Comment une fourmi invasive a poussé les lions à modifier leur régime alimentaire
Publié le - par Le blob.fr, avec l'AFP
Après l’« effet boule de neige » et l’« effet papillon », y aurait-il un « effet fourmi » ? Des chercheurs viennent en tout cas de démontrer comment l’invasion d’une espèce envahissante de formicidés a bouleversé le fragile écosystème de la savane et les habitudes alimentaires des lions au Kenya. « Souvent nous constatons que le monde est régi par de toutes petites choses qui peuvent avoir des effets dévastateurs que nous n’avions pas anticipés », souligne Todd Palmer, professeur à l’université de Floride, l’un des auteurs de cette étude parue jeudi dans la revue Science.
Tout commence il y a 15 ans dans les vastes plaines de Laikipia, au Kenya. L’endroit est recouvert par des acacias siffleurs, une espèce d’arbres autour de laquelle s’est créé un équilibre harmonieux entre les différentes espèces. Une fourmi locale y a fait son nid, devenant en échange le défenseur de cet arbre. Malgré ses épines, l’acacia serait autrement dévoré par les herbivores locaux, notamment les éléphants, qui sont repoussés par les phéromones et les piqûres de la colonie d’insectes. Mais cette belle collaboration a été interrompue par l’introduction, initiée par l’activité humaine, de la fourmi à grosse tête, qui a chassé rapidement les autres fourmis de l’acacia, le rendant à nouveau vulnérable aux pachydermes.

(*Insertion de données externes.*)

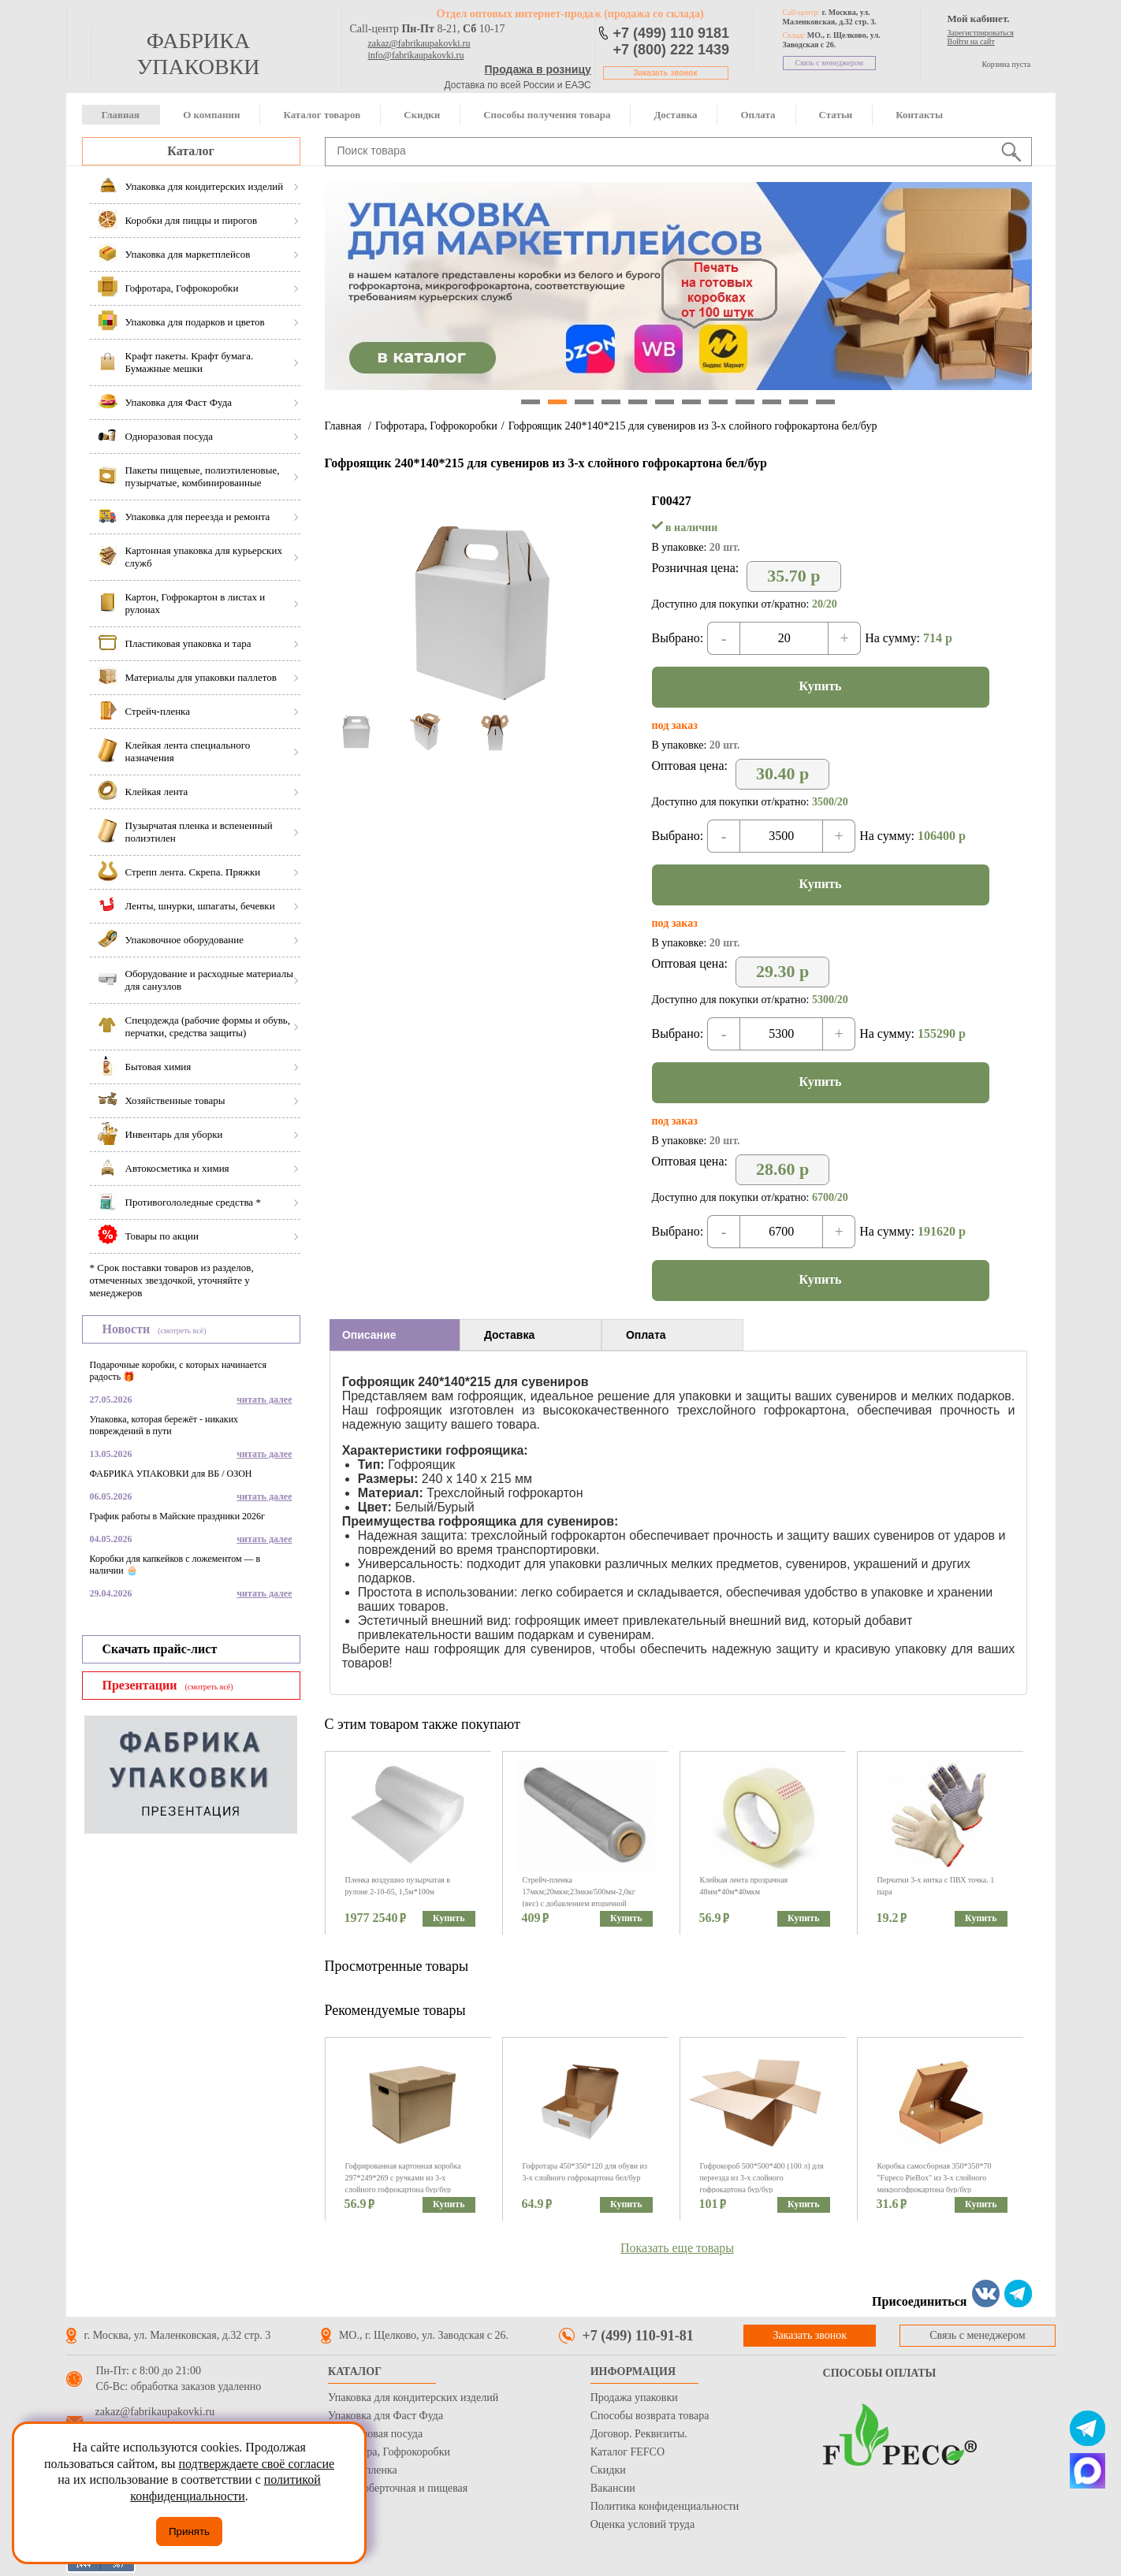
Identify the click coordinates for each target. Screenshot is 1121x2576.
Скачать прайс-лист (160, 1649)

La fin de l’effet de surprise
Au début, personne n’a réellement remarqué ces fourmis « car elles ne sont pas agressives envers les grosses créatures, y compris les humains », note M. Palmer. Mais « nous voyons maintenant qu’elles transforment les paysages de manière très subtile mais avec des effets dévastateurs ».
Des études antérieures ont ainsi montré que l'arrivée de cette espèce envahissante avait entraîné cinq à sept fois plus de dégâts causés par les éléphants sur les acacias de la région, diminuant d'autant la couverture forestière.
Or cette dernière était aussi un élément essentiel dans la stratégie de chasse des lions, qui, grâce au feuillage des arbres, pouvaient créer un effet de surprise, essentiel pour capturer leurs proies favorites, les zèbres. L'étude menée pendant trois ans au Kenya Ol Pejeta Conservancy, en comparant les zones envahies par les fourmis à grosse tête et celles où elles ne l'étaient pas, montrent que l'arrivée des fourmis à grosse tête a conduit à une division par trois des attaques meurtrières des lions sur les zèbres.
Effets en cascade
Mais loin de faire diminuer les populations des félins faute de nourriture, ces derniers se sont au contraire adaptés en changeant de proies pour se rabattre sur les buffles. Ces derniers demandent plus d'efforts aux lions car ils sont plus difficiles à capturer, mais ne réduisent pas pour autant leur ration alimentaire.
En un sens, c’est une bonne nouvelle, car les populations de lions sont restés « stables, même après tous les effets en cascade qui se sont produits », explique Douglas Kamaru, auteur principal de l’étude. Mais la « question est de savoir ce qui se passera à l’avenir » si un autre bouleversement intervient, alors que la présence des lions plus largement dans la région a fortement diminué, de 100 000 à 2 000 individus, et que le changement de régime alimentaire des rois de la savane pourrait provoquer lui aussi une série de conséquences insoupçonnées.
Par ailleurs même si « la nature est intelligente » et si les lions ont trouvé une stratégie d’adaptation efficace pour le moment, les fourmis à grosse tête pourraient également causer des problèmes à d’autres espèces qui dépendent de l’acacia siffleur, comme les girafes ou le rhinocéros noir, en danger critique d’extinction, souligne l’étude.
Au-delà des fourmis, ces risques sont avérés. L’année dernière, le groupe consultatif scientifique intergouvernemental de la Convention des Nations Unies sur la biodiversité (IPBES) a répertorié plus de 37 000 espèces dites exotiques qui ont pris racine loin de leur lieu d’origine. Parmi elles, 3 500 sont considérées comme envahissantes, provoquant des dégâts majeurs sur la biodiversité.